Coordinated Role of Autophagy and ERAD in Maintaining Neuroendocrine Function by Preventing Prohormone Aggregation.

Abstract

Proteotoxicity induced by misfolded or aggregated proteins causes progressive neuronal damage. The endoplasmic reticulum (ER) protein quality control (ERQC) pathways are responsible for mitigating the accumulation of these misfolded or aggregated proteins, thus reducing proteotoxicity. Enhancing ERQC pathways is a promising strategy for treating neurodegenerative diseases. However, the mechanisms governing the initiation and degradation of misfolded or aggregated proteins in neurons remain largely unknown in vivo.

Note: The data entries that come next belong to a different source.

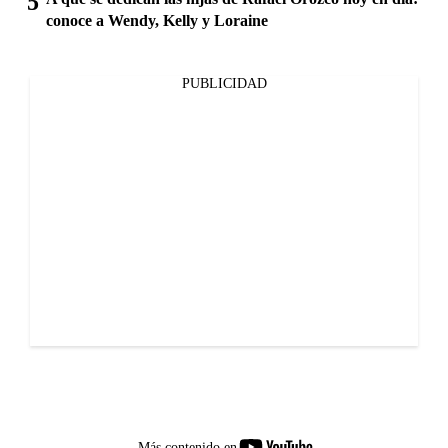
conoce a Wendy, Kelly y Loraine
PUBLICIDAD
youtube-
Más contenido en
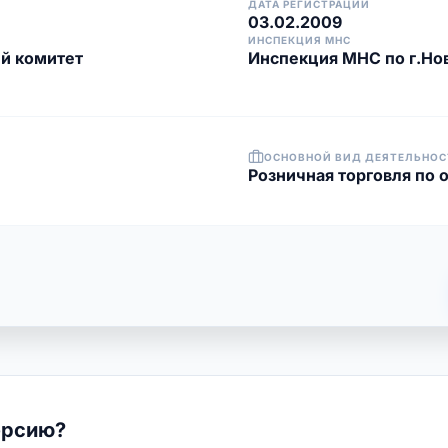
ДАТА РЕГИСТРАЦИИ
03.02.2009
ИНСПЕКЦИЯ МНС
й комитет
Инспекция МНС по г.Но
ОСНОВНОЙ ВИД ДЕЯТЕЛЬНОС
Розничная торговля по 
ерсию?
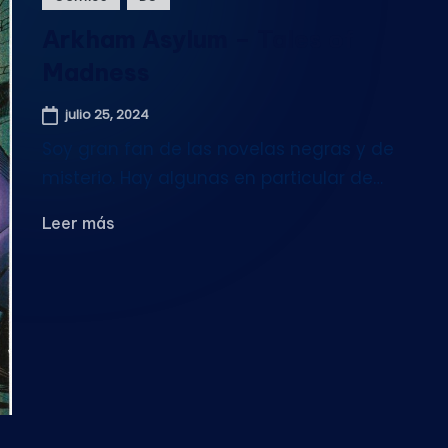
en
Arkham Asylum – Tales of
Madness
julio 25, 2024
Soy gran fan de las novelas negras y de
misterio. Hay algunas en particular de…
Leer más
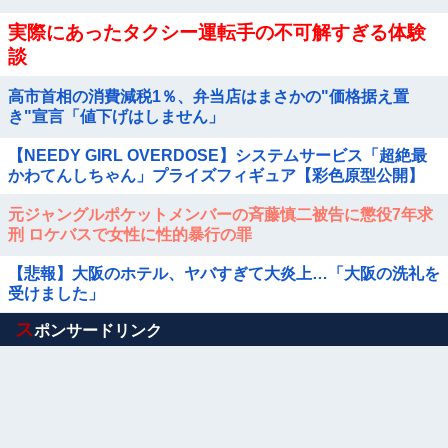
実際にあったタクシー運転手の不可解すぎる体験
談
高市首相の消費減税1％、弁当店はまさかの"価格据え置
き"宣言「値下げはしません」
【NEEDY GIRL OVERDOSE】システムサービス「超絶最
かわてんしちゃん」プライズフィギュア【彩色原型公開】
元ジャングルポケットメンバーの斉藤慎二被告に懲役7年求
刑 ロケバスで女性に性的暴行の罪
【悲報】大阪のホテル、ヤバすぎて大炎上…「大阪の洗礼を
受けました」
Powered by livedoor 相互RSS
ス
ポンサードリンク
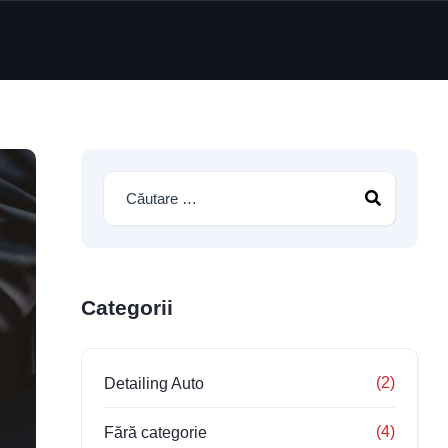
Categorii
(2)
Detailing Auto
(4)
Fără categorie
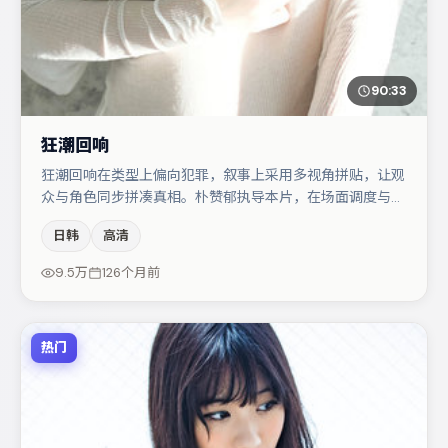
90:33
狂潮回响
狂潮回响在类型上偏向犯罪，叙事上采用多视角拼贴，让观
众与角色同步拼凑真相。朴赞郁执导本片，在场面调度与表
演节奏上保持一贯作者性，关键场次留白得当。金高银在片
日韩
高清
中承担叙事驱动，章子怡、菅田将晖分别提供反差与喜剧/
悬疑调剂（视场次而定）。节奏紧凑、反转有度，值得列入
9.5万
126个月前
片单。
热门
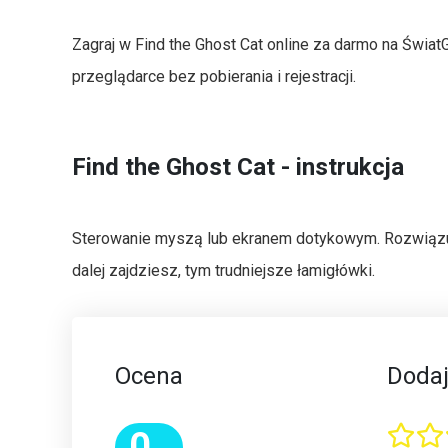
Zagraj w Find the Ghost Cat online za darmo na Świat
przeglądarce bez pobierania i rejestracji.
Find the Ghost Cat - instrukcja
Sterowanie myszą lub ekranem dotykowym. Rozwiązu
dalej zajdziesz, tym trudniejsze łamigłówki.
Ocena
Dodaj
0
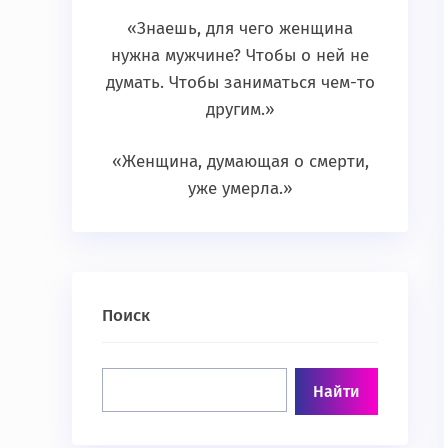
«Знаешь, для чего женщина
нужна мужчине? Чтобы о ней не
думать. Чтобы заниматься чем-то
другим.»
«Женщина, думающая о смерти,
уже умерла.»
Поиск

In studying the maturation of proAVP in mouse AVP neurons, this study discovers that autophagy and ER-associated degradation (ERAD) ERQC pathways collaborate to maintain proAVP maturation and protect AVP neuron survival against proteotoxicity. Autophagy deficiency in mouse AVP neurons leads to the late-onset of diabetes insipidus. Mechanistically, autophagy selectively degrades mutant proAVP aggregates and endogenous HRD1 of the SEL1L-HRD1 ERAD complex through FAM134B mediated ER-phagy. HRD1 induction is responsible for reducing proAVP aggregation and maintaining AVP neuron function and survival under autophagy deficiency. Thus, autophagy and ERAD form a dual-protection system that orchestrates prohormone maturation and endocrine neuron survival, providing new insights in the complexity of neuroendocrinology and the intrinsic mechanism of neurodegenerative diseases, with therapeutic potential in protein folding diseases.